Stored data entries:
-=-=-=-=-

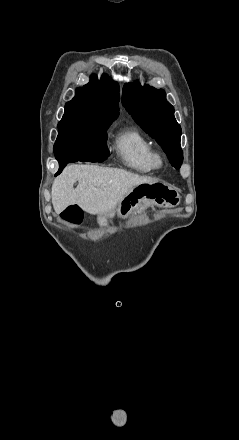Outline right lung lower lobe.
<instances>
[{"label":"right lung lower lobe","mask_w":239,"mask_h":440,"mask_svg":"<svg viewBox=\"0 0 239 440\" xmlns=\"http://www.w3.org/2000/svg\"><path fill=\"white\" fill-rule=\"evenodd\" d=\"M109 156L107 147L101 146H79L71 149L63 150L55 157L59 162V170L57 174L61 173L67 163L76 161H90L103 162Z\"/></svg>","instance_id":"right-lung-lower-lobe-1"}]
</instances>
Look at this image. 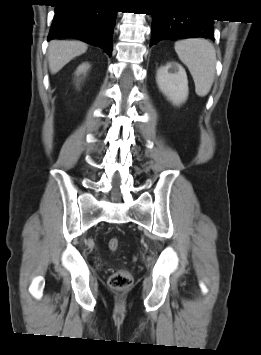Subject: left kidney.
<instances>
[{"label":"left kidney","mask_w":261,"mask_h":355,"mask_svg":"<svg viewBox=\"0 0 261 355\" xmlns=\"http://www.w3.org/2000/svg\"><path fill=\"white\" fill-rule=\"evenodd\" d=\"M156 81L159 89L175 105L185 102L188 97V80L184 68L178 63H168L157 70Z\"/></svg>","instance_id":"5707ae66"}]
</instances>
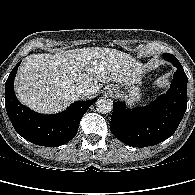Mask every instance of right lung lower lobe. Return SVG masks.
I'll use <instances>...</instances> for the list:
<instances>
[{
  "instance_id": "1",
  "label": "right lung lower lobe",
  "mask_w": 195,
  "mask_h": 195,
  "mask_svg": "<svg viewBox=\"0 0 195 195\" xmlns=\"http://www.w3.org/2000/svg\"><path fill=\"white\" fill-rule=\"evenodd\" d=\"M19 65L20 62L5 83V107L14 129L24 139L40 146L58 147L69 142L75 137L81 118L97 99L74 102L59 114H38L15 96L14 78Z\"/></svg>"
}]
</instances>
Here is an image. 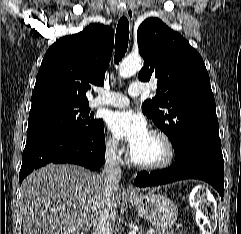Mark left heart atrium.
Listing matches in <instances>:
<instances>
[{
  "label": "left heart atrium",
  "mask_w": 241,
  "mask_h": 234,
  "mask_svg": "<svg viewBox=\"0 0 241 234\" xmlns=\"http://www.w3.org/2000/svg\"><path fill=\"white\" fill-rule=\"evenodd\" d=\"M108 127L117 138L127 142L131 153L149 135L145 119L131 111L112 113L108 119Z\"/></svg>",
  "instance_id": "obj_1"
}]
</instances>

-=-=-=-=-

Directions:
Check each line of the data above, and please copy the ones in which the string "fill" occurs.

Solution for this problem:
[{"label":"right lung lower lobe","mask_w":239,"mask_h":440,"mask_svg":"<svg viewBox=\"0 0 239 440\" xmlns=\"http://www.w3.org/2000/svg\"><path fill=\"white\" fill-rule=\"evenodd\" d=\"M109 156L107 147L101 146H79L71 149L63 150L55 157L59 162V170L57 174L61 173L67 163L76 161H90L103 162Z\"/></svg>","instance_id":"right-lung-lower-lobe-1"}]
[{"label":"left kidney","mask_w":261,"mask_h":355,"mask_svg":"<svg viewBox=\"0 0 261 355\" xmlns=\"http://www.w3.org/2000/svg\"><path fill=\"white\" fill-rule=\"evenodd\" d=\"M156 81L159 89L175 105L185 102L188 97V80L184 68L178 63H168L157 70Z\"/></svg>","instance_id":"5707ae66"}]
  "mask_svg": "<svg viewBox=\"0 0 195 195\" xmlns=\"http://www.w3.org/2000/svg\"><path fill=\"white\" fill-rule=\"evenodd\" d=\"M19 65L20 62L5 83V107L14 129L24 139L40 146L58 147L69 142L75 137L81 118L97 99L74 102L59 114H38L15 96L14 78Z\"/></svg>"
  "mask_svg": "<svg viewBox=\"0 0 241 234\" xmlns=\"http://www.w3.org/2000/svg\"><path fill=\"white\" fill-rule=\"evenodd\" d=\"M108 127L117 138L127 142L131 153L149 135L145 119L131 111L112 113L108 119Z\"/></svg>",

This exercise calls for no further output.